Gravuras rupestres colocaram Foz Côa no mapa mundial da arqueologia

A descoberta das gravuras rupestres do Vale do Côa, na primeira metade da década de 1990, colocou o concelho de Vila Nova de Foz Côa no roteiro mundial da arqueologia, quando até aí dependia exclusivamente do turismo vínico.

A decisão governamental de não construir a barragem do Baixo Côa, em 1995, e a classificação dos sítios rupestres como Património Mundial da Unesco, em finais de 1998, mudaram o rumo não só de Vila Nova de Foz Côa, no norte do distrito da Guarda, mas de todo o vale do rio.

A primeira grande mudança foi de âmbito global e centrou-se na investigação e no conhecimento. Os arqueólogos no Côa revelaram um amplo centro de arte rupestre paleolítica de ar livre, algo até então praticamente desconhecido, dado a maioria das descobertas até então ter ocorrido em grutas.

Esta descoberta colocou “nas bocas” da comunidade científica o que passou a ser considerado como um dos mais importantes achados arqueológicos de sempre de gravuras do paleolítico superior.

A história tornou-se rapidamente muito mediática, porque assentava num problema de escolha: ou se construía um grande empreendimento hidroelétrico ou se salvavam os testemunhos de arte rupestre cuja importância arqueológica e grande antiguidade foram desde muito cedo reconhecidos.

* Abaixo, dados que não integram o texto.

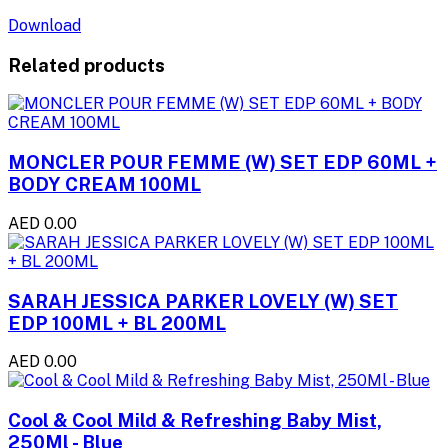
Download
Related products
MONCLER POUR FEMME (W) SET EDP 60ML +
BODY CREAM 100ML
AED 0.00
SARAH JESSICA PARKER LOVELY (W) SET
EDP 100ML + BL 200ML
AED 0.00
Cool & Cool Mild & Refreshing Baby Mist,
250Ml - Blue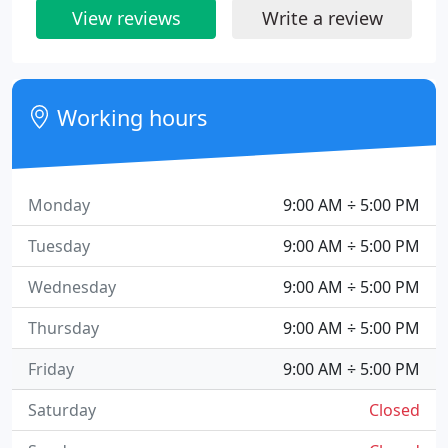
View reviews
Write a review
Working hours
Monday
9:00 AM ÷ 5:00 PM
Tuesday
9:00 AM ÷ 5:00 PM
Wednesday
9:00 AM ÷ 5:00 PM
Thursday
9:00 AM ÷ 5:00 PM
Friday
9:00 AM ÷ 5:00 PM
Saturday
Closed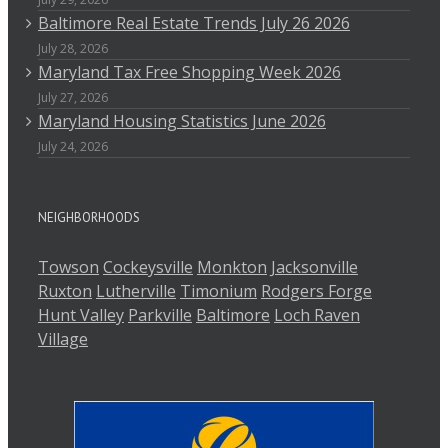
Baltimore Real Estate Trends July 26 2026
July 28, 2026
Maryland Tax Free Shopping Week 2026
July 27, 2026
Maryland Housing Statistics June 2026
July 24, 2026
NEIGHBORHOODS
Towson
Cockeysville
Monkton
Jacksonville
Ruxton
Lutherville
Timonium
Rodgers Forge
Hunt Valley
Parkville
Baltimore
Loch Raven
Village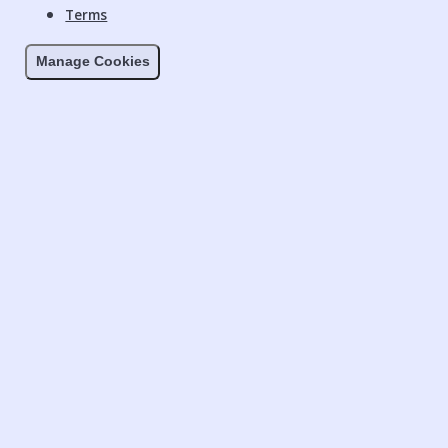
Terms
Manage Cookies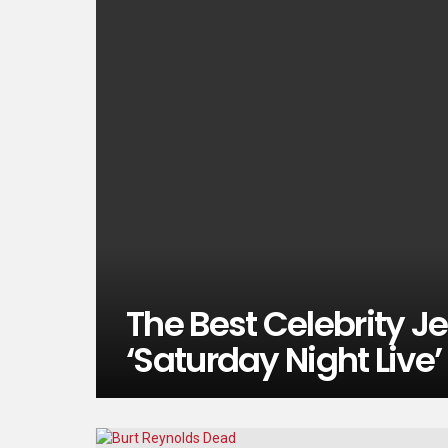
The Best Celebrity 
‘Saturday Night Live’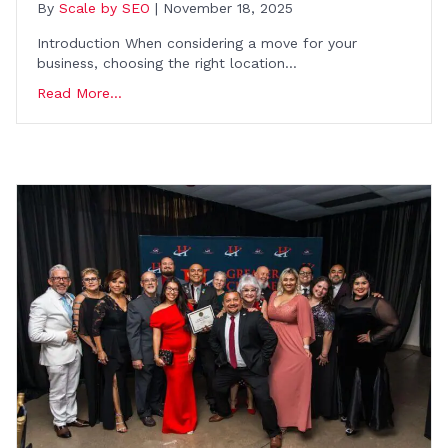
By
Scale by SEO
|
November 18, 2025
Introduction When considering a move for your
business, choosing the right location…
Read More...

“Uma história de paixões que, ao longo de todo o ano de 1995 alimentou muitas primeiras páginas e dividiu as opiniões dos portugueses”, destaca o arqueólogo António Martinho Batista, um dos pioneiros da descoberta.

A internacionalização do “caso Côa”, apoiada em movimentos de cidadãos, contribuiu decisivamente para o arrastar do problema até às eleições de outubro de 1995, tendo o caso sido uma bandeira política do Partido Socialista, que acabaria vencedor.

O quotidiano da pacata vila viveu por estes tempos momentos fortes, nomeadamente quando o então Presidente da República, Mário Soares, visitou o local, acompanhado de jovens que gritavam “As gravuras não sabem nadar!”, glosando uma música então em voga dos Black Company.

Quem recorda esses tempos é o então ministro da Cultura do Governo socialista, Manuel Maria Carrilho.

“A questão das gravuras estava em debate nacional. Era um tema nacional, político”, indica o ex-governante, acrescentando que foi “uma grande luta”.

“Não tinha ficado no Governo um dia sequer se isto não se mantivesse. A preservação das gravuras foi, aliás, uma promessa eleitoral”, lembra.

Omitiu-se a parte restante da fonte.